Quando l’Oriente incontra l’Occidente

 

la caverna di Platone
la caverna di Platone

Platone ci vede come guidatori di un carro con due cavalli ribelli: uno tira verso l’alto, l’altro trascina in basso. In India, la Katha Upaniṣad dice quasi lo stesso: il corpo è il carro, i sensi sono i cavalli, la mente le redini, l’intelletto il cocchiere. Due mondi lontani, la stessa immagine: la vita è un viaggio e noi spesso non sappiamo guidare.

E Ganesha, con la sua testa d’elefante e il corpo di bambino, sembra aggiungere un consiglio: non fermare i cavalli, trasformali in forza. Gli ostacoli non si cancellano, si cavalcano.


Platone ci regala anche l’immagine della caverna: uomini incatenati che scambiano ombre per realtà. La filosofia indiana parla del velo di Māyā: ciò che vediamo con gli occhi è solo illusione. In entrambi i casi il messaggio è chiaro: la verità non si trova nella superficie, ma oltre. È come il mito del fiume Ganga: divino e impetuoso, poteva distruggere la terra se non fosse stato domato tra i capelli di Shiva. La verità, se non la impari a guardare, ti acceca.

 

E poi c’è Socrate con il suo daimon: non un dio esterno, ma quella voce interiore che lo guidava nelle scelte. Gli yogi parlano dell’antarātman, il sé più profondo, o della coscienza testimone che osserva in silenzio. Due culture, un’unica intuizione: la bussola non è fuori di noi, è dentro.

 


Ardhanārīśvara, la divinità che unisce in un unico corpo Shiva (parte maschile, a sinistra con il tridente) e Pārvatī (parte femminile, a destra con tratti più delicati e il fiore/oggetto rituale in mano).
Ardhanārīśvara, la divinità che unisce in un unico corpo Shiva (parte maschile, a sinistra con il tridente) e Pārvatī (parte femminile, a destra con tratti più delicati e il fiore/oggetto rituale in mano).

Eraclito diceva che il conflitto è padre di tutte le cose: l’armonia non nasce dall’assenza di scontro, ma dal suo equilibrio. Lo yoga insegna la stessa danza: inspirazione ed espirazione, sole e luna, maschile e femminile. Nessuno dei due può vincere, entrambi servono. È l’immagine di Ardhanārīśvara: Shiva e Pārvatī in un solo corpo, metà uomo e metà donna. Non si annullano, si abbracciano.

 

Infine, tanto i pitagorici quanto gli yogi hanno visto nel corpo un piccolo universo. I greci lo chiamavano microcosmo; in India i chakra raccontano la stessa idea, legandoci agli elementi: terra, acqua, fuoco, aria, etere. Ciò che accade dentro di noi è intrecciato a ciò che accade fuori. Nessuna separazione, solo specchi.




Perché ci riguarda ancora


Questi racconti non servono a fare erudizione, servono a ricordarci che le grandi domande sono sempre le stesse: chi siamo, come ci guidiamo, come distinguiamo ciò che è reale da ciò che è illusione.

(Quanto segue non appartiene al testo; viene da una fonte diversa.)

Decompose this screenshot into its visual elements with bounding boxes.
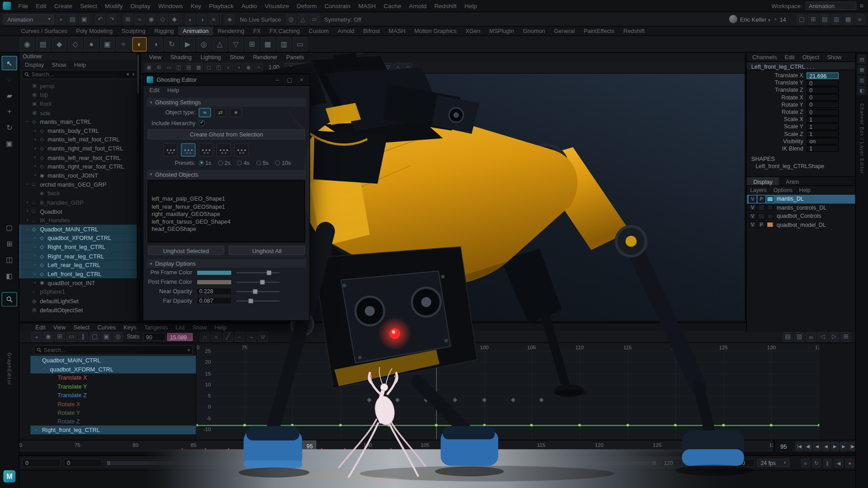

I miti non chiedono di crederci, ma di riconoscerci. Sono specchi che ci rimandano immagini delle nostre contraddizioni, mappe che ci aiutano ad attraversarle.

Allora, la prossima volta che inspiri ed espiri, pensa a Eraclito: l’armonia nasce dal dialogo tra opposti.

La prossima volta che incontri un ostacolo, pensa a Ganesha: non è lì per fermarti, ma per indicarti una direzione nuova.

E quando ti accorgi che stai fissando solo le “ombre sulla parete”, ricordati della caverna di Platone e del velo di Māyā: forse dietro c’è più luce di quanto immagini.

I miti, antichi o moderni, ci ricordano che non siamo fatti per le linee rette, ma per i percorsi che si intrecciano.


È questo il cuore dei miti: non storie lontane, ma bussole per orientarci nel nostro presente. Nei prossimi mesi porteremo questi racconti sul tappetino, intrecciandoli con la pratica di Yin e Hatha Yoga e con i suoni che li hanno accompagnati fin dall’antichità.

Perché i miti non si leggono soltanto: si respirano, si incarnano, si vivono.